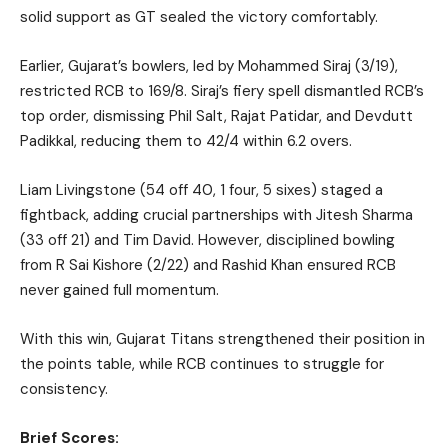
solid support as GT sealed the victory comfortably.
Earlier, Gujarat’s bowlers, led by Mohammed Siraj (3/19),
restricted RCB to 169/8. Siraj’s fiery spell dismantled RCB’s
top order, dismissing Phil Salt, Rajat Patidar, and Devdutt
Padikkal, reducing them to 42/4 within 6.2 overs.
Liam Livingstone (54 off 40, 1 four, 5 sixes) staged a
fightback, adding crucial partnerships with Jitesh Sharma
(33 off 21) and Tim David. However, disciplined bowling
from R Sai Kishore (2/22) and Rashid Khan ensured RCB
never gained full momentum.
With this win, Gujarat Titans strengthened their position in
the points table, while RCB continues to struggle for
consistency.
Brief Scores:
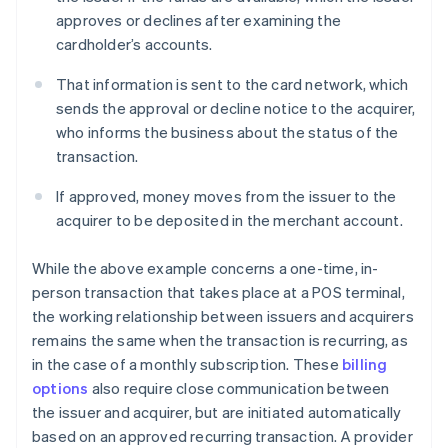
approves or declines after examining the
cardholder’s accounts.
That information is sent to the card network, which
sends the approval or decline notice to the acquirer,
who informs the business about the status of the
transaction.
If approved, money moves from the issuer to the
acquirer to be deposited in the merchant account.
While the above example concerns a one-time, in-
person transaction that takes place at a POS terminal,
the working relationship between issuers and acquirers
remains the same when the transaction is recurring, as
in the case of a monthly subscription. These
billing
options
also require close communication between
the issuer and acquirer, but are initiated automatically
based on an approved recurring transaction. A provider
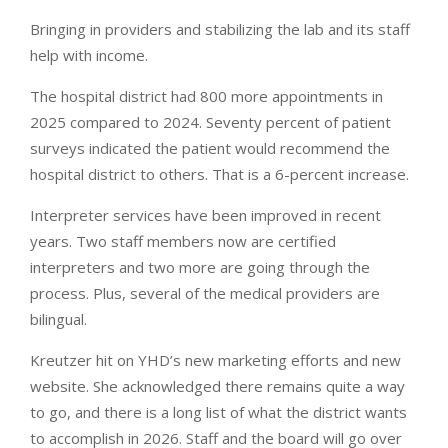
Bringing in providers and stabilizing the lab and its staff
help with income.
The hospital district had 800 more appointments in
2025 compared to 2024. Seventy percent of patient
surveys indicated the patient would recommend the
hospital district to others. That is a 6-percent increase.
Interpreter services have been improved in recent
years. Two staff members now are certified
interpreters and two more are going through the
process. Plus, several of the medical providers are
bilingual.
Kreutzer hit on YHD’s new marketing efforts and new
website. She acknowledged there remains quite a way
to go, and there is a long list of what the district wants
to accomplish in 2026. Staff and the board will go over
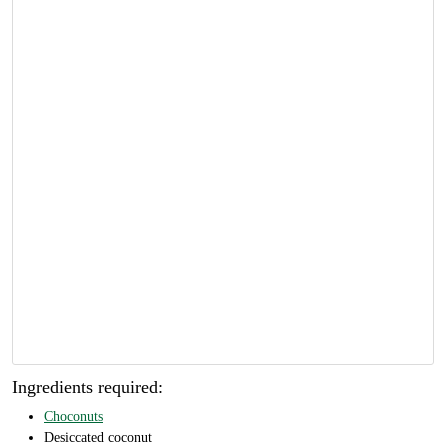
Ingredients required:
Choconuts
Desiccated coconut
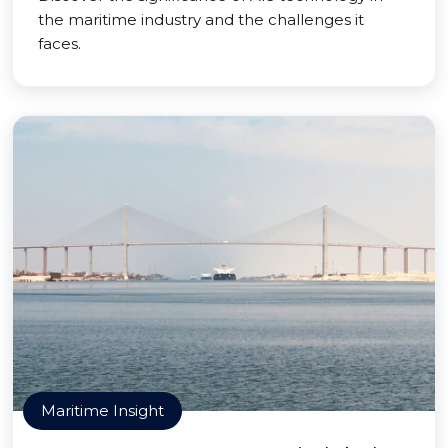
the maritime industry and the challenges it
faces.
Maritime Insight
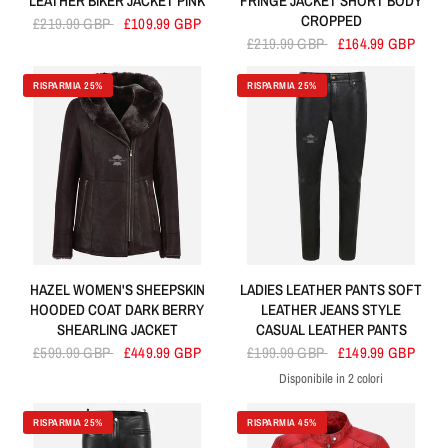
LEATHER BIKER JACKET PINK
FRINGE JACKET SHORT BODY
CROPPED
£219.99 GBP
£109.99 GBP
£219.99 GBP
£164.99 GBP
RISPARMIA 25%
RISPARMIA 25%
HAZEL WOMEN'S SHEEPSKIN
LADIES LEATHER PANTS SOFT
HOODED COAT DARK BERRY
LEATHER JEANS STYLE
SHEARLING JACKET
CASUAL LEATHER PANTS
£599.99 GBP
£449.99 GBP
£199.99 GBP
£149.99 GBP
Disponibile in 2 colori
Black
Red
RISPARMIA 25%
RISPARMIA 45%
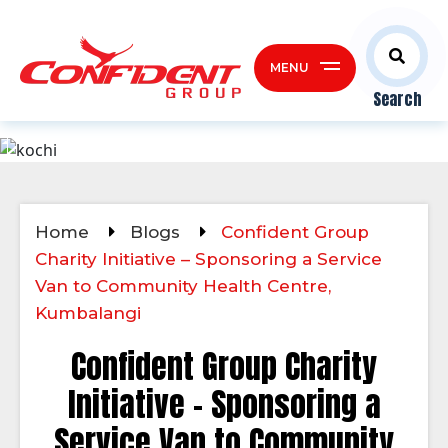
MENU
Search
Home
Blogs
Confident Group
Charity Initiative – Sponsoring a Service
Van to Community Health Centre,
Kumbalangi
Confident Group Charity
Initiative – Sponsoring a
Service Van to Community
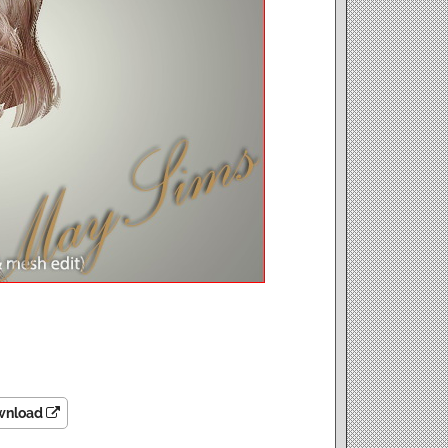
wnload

⁂

§ ASSIGNED TASK
Your copy should hold exactly the lines from the one with "2025 compared to" through the final line of the records, both ends included, and no pictures.

§ PROBLEM SOLUTION
2025 compared to 2024. Seventy percent of patient
surveys indicated the patient would recommend the
hospital district to others. That is a 6-percent increase.
Interpreter services have been improved in recent
years. Two staff members now are certified
interpreters and two more are going through the
process. Plus, several of the medical providers are
bilingual.
Kreutzer hit on YHD’s new marketing efforts and new
website. She acknowledged there remains quite a way
to go, and there is a long list of what the district wants
to accomplish in 2026. Staff and the board will go over
Ingredients required:
Choconuts
Desiccated coconut
the maritime industry and the challenges it
faces.
Maritime Insight
LEATHER BIKER JACKET PINK
FRINGE JACKET SHORT BODY
CROPPED
£219.99 GBP
£109.99 GBP
£219.99 GBP
£164.99 GBP
RISPARMIA 25%
RISPARMIA 25%
HAZEL WOMEN'S SHEEPSKIN
LADIES LEATHER PANTS SOFT
HOODED COAT DARK BERRY
LEATHER JEANS STYLE
SHEARLING JACKET
CASUAL LEATHER PANTS
£599.99 GBP
£449.99 GBP
£199.99 GBP
£149.99 GBP
Disponibile in 2 colori
Black
Red
RISPARMIA 25%
RISPARMIA 45%
MENU
Search
Home
Blogs
Confident Group
Charity Initiative – Sponsoring a Service
Van to Community Health Centre,
Kumbalangi
Confident Group Charity
Initiative – Sponsoring a
Service Van to Community
wnload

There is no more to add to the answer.